I recently wrote Topick, a library for extracting keywords from HTML documents.
The initial use case for it was to be used as part of a Telegram bot which would archive shared links by allowing the user to tag the link with keywords and phrases:
This blog post details how it works.
HTML parsing
Topick uses htmlparser2
for HTML parsing. By default, Topick will pick out content from p
, b
, em
, and title
tags, and concatenate them into a single document.
Cleaning
That document is then sent for cleaning, using a few utility functions from the textminer
library to:
- Expand contractions (e.g. from I’ll to I will)
- Remove interpunctuation (e.g. ? and !)
- Remove excess whitespace between words
- Remove stop words using the default stop word dictionary
- Remove stop words specified by the user
Stop words are common words that are unlikely to be classified as keywords. The stop word dictionary used by Topick is a set union of all six English collections found here.
Generating keywords
Finally, the cleaned document can be used as input for generating keywords. Topick includes three methods of doing so, which all relies on different combinations of nlp-compromise
library functions to generate the final output:
n-grams
namedentities
combined
The n-grams
method relies solely on the generateNGrams
method to generate keywords/phrases based on frequency. The generated words or phrases are then sorted by frequency and filtered (those with frequency 1 are discarded).
The namedentities
method relies on the generateNamedEntitiesString
method to guess keywords or phrases that are capitalized/don’t belong in the English language/are unique phrases. There’s also a frequency-based criterion here.
The combined
method combines both by running both n-grams
and namedentities
and merging their output together before sorting them and filtering them. This method is the slowest but generally produces the best and most consistent output.
Custom options
Topick includes a few options for the user to customize.
ngram
{ min_count: 3, max_size: 1 }
The ngram
method defines options for n-gram generation.
min_count is the minimum number of times a particular n-gram should appear in the document before being considered.
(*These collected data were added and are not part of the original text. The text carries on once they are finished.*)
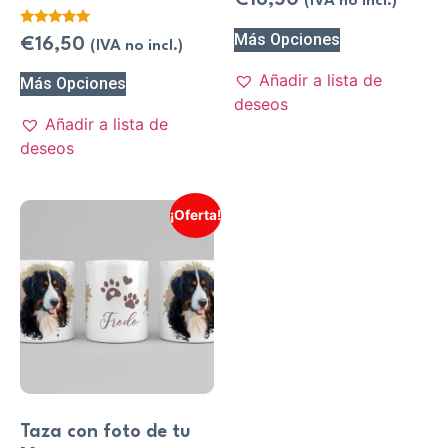
€
16,50
(IVA no incl.)
Valorado
Más Opciones
€
16,50
(IVA no incl.)
con
5.00
de 5
Añadir a lista de
Más Opciones
deseos
Añadir a lista de
deseos
¡Oferta!
Taza con foto de tu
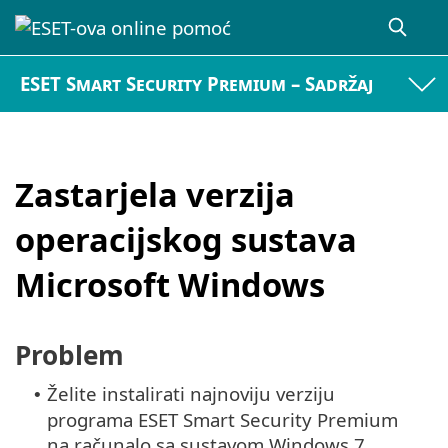
ESET Smart Security Premium – Sadržaj
Zastarjela verzija
operacijskog sustava
Microsoft Windows
Problem
Želite instalirati najnoviju verziju
•
programa ESET Smart Security Premium
na računalo sa sustavom Windows 7,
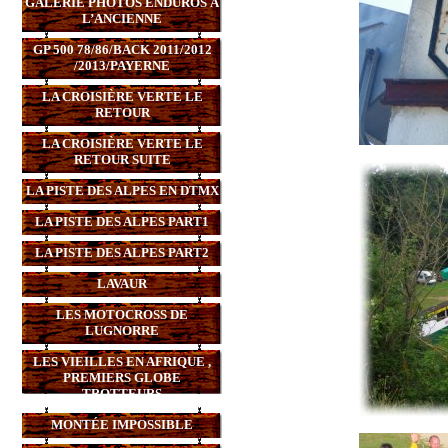
GALERIE PHOTOS ENDUROS À
L’ANCIENNE
GP 500 78/86/BACK 2011/2012
/2013/PAYERNE
LA CROISIÈRE VERTE LE
RETOUR
LA CROISIÈRE VERTE LE
RETOUR SUITE
LA PISTE DES ALPES EN DTMX
LA PISTE DES ALPES PART1
LA PISTE DES ALPES PART2
LAVAUR
LES MOTOCROSS DE
LUGNORRE
LES VIEILLES EN AFRIQUE ,
PREMIERS GLOBE
TROTTEURS
MONTÉE IMPOSSIBLE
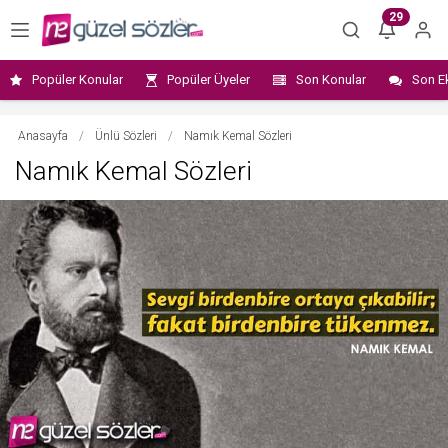
29
Popüler Konular
Popüler Üyeler
Son Konular
Son E
Anasayfa
/
Ünlü Sözleri
/
Namık Kemal Sözleri
Namık Kemal Sözleri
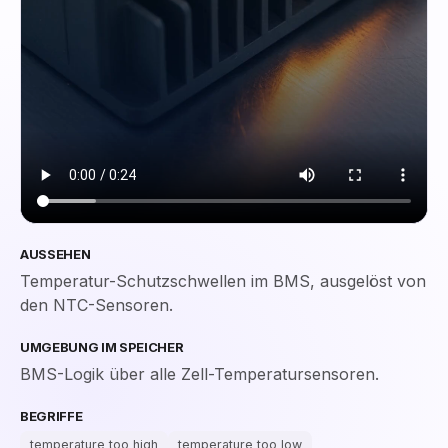
AUSSEHEN
Temperatur-Schutzschwellen im BMS, ausgelöst von
den NTC-Sensoren.
UMGEBUNG IM SPEICHER
BMS-Logik über alle Zell-Temperatursensoren.
BEGRIFFE
temperature too high
temperature too low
There should be no need to change this number.
max_size is the maximum size of n-grams that should be generated (defaults to generating unigrams).
progressiveGeneration
This options defaults to true.
If set to true, progressiveGeneration will progressively generate n-grams with weaker settings until the specified number of keywords set in maxNumberOfKeywords is hit.
For example: if for a min_count of 3 and maxNumberOfKeywords of 10, Topick only generates 5 keywords initially, then progressiveGeneration
will decrease the min_count to 2, and then to 1, until 10 keywords can be generated.
progressiveGeneration
does not guarantee that maxNumberOfKeywords keywords will be generated (like if even at min_count of 1, your specified maxNumberOfKeywords still cannot be reached).